When ISIS arose and gobbled up territory, beheading some inhabitants and enslaving the rest, Obama began sending in small increments of troops to help our “moderate” allies fend them off. But the moderates are mostly impotent; they need the jihadists, whether they are fighting rival jihadists or Assad. Syria remains a multi-front conflict in which one “axis” of America’s enemies, Assad-Iran-Russia, is pitted against another cabal of America’s enemies, the Brotherhood and al-Qaeda factions; both sides flit between fighting against and attempting to co-opt ISIS, another U.S. enemy. The fighting may go on for years; the prize the winner gets is . . . Syria (if it’s the Russians, they’ll wish they were back in Afghanistan).

...It was, moreover, absurd for President Trump to declare victory just because ISIS has been stripped of 95 percent of the territory it once held. Caliphate aspirations notwithstanding, ISIS’s mistake was the attempt to be an open and notorious sovereign. It was always more effective as a terrorist underground, and it still has tens of thousands of operatives for that purpose.

...The Kurds are a more complicated problem.

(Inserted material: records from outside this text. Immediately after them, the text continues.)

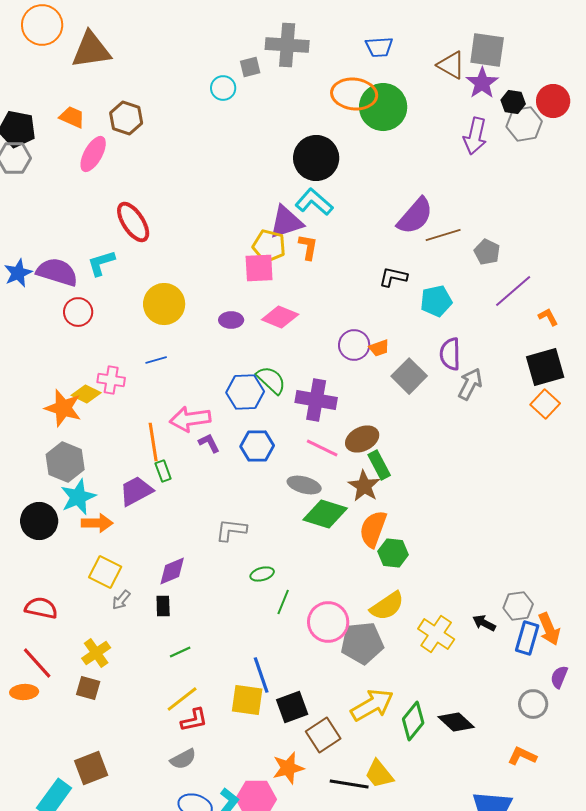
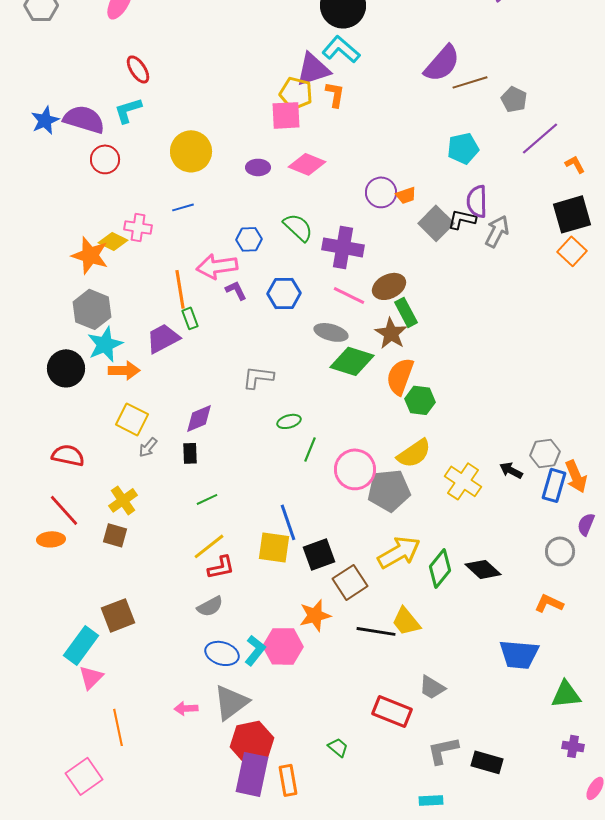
red ellipse: (133, 222) -> (138, 69), moved, size x0.7
black L-shape: (393, 277) -> (462, 219), moved
blue hexagon: (245, 392) -> (249, 239), moved, size x0.7

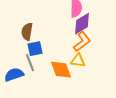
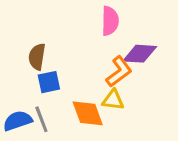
purple diamond: (82, 24) -> (140, 54), moved, turned 35
gray line: (30, 63) -> (41, 119), moved

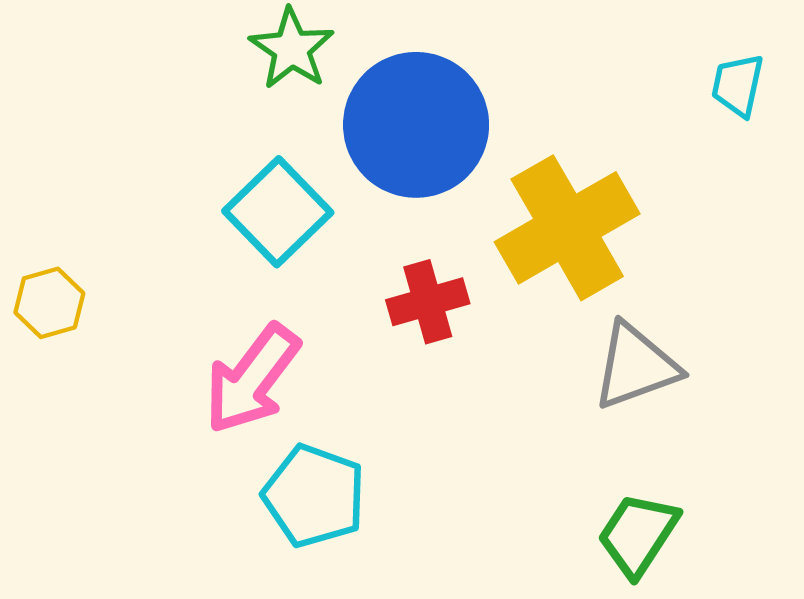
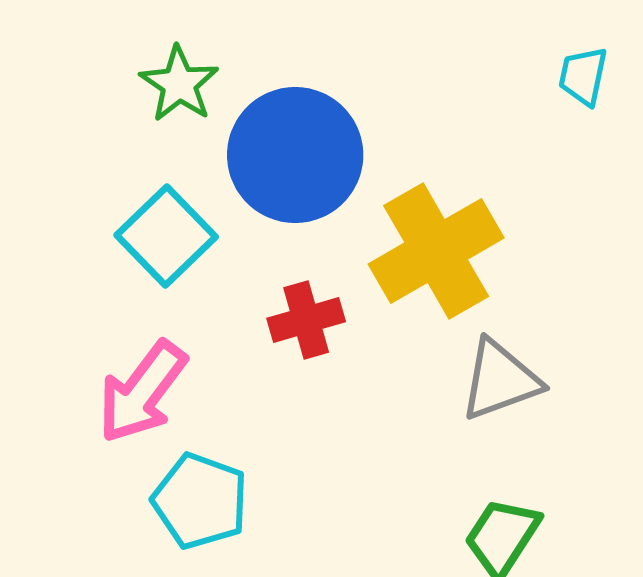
cyan trapezoid: (738, 85) -> (583, 76), moved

We have had a good deal with the Kurds: We protect them from Turkey, they kill jihadists. I could not agree more with David (among others) that it is shameful to abandon them, and it is shame multiplied by cowardice if, as reporting indicates, Trump decided to pull out after a threat by Ankara.

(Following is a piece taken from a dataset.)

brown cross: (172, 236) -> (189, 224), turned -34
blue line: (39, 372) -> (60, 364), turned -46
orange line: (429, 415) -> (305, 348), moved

When we look a little deeper, though, we see why Americans will no longer support Washington’s incoherent Middle East adventurism. When we made our arrangements with the Kurds, we knew the backbone of their fighting forces was the PKK, which the U.S. government has designated a terrorist organization. We knew the Kurds had territorial ambitions over which the Turks (and the Iranians, for that matter) are spoiling to go to war. We knew, further, that Turkey is our purported ally in NATO — quite apart from its failure to keep its defense commitments, this Western alliance maintains as a member the regime of Recep Tayyip Erdogan, a sharia-supremacist in the Muslim Brotherhood mold who despises the West. We knew, therefore, that conflict between Turkey and the Kurds was inevitable, that we would eventually have to make an excruciating choice, and that the freight of the NATO alliance would tip the scales in Erdogan’s favor. In fact, in the very conversation in which Erdogan advised Trump to steer U.S. troops clear of Turkey’s imminent anti-Kurd operations, Trump offered Erdogan a Patriot air- and missile-defense system in order to dissuade the Turks from completing a purchase of Russia’s S-400 missile-defense system.

The Constitution is not a suggestion; it is our law. But this week, it is somehow not even a consideration. I hold no brief for Trump on Syria (as noted above, I believe his lawless aggression risked a wider war no one wants). But I find it remarkable that, as the president was rebuked across Capitol Hill — from Senator Lindsey Graham, who is a true believer in American adventurism, to Democrats, who will exploit any pretext to attack Trump — congressional critics never paused, ever so slightly, over the fact that the troops they want the president to keep in Syria were never authorized by Congress to be in Syria.

...Want to declare war against ISIS? I’d be up for discussing that. Or, as a matter of honor, an authorization of military force to protect the Kurds for what they’ve done on our behalf? I could be persuaded. Or even a declaration of war against Iran — it wouldn’t require us to invade, but it might be useful as part of a real “maximum pressure” strategy, rather than just making mean faces at them in Syria. I’d be open to all of that; but not to more unprovoked military interventions that don’t have congressional authorization.

There is nothing for America in Syria. We haven’t defeated ISIS by taking its territory, and it wouldn’t matter if we did because sharia-supremacist culture guarantees that a new ISIS will replace the current one. The names change, but the enemy remains the same. And if you want to fight that enemy in an elective war, the Constitution demands that the people give their consent through their representatives in Congress.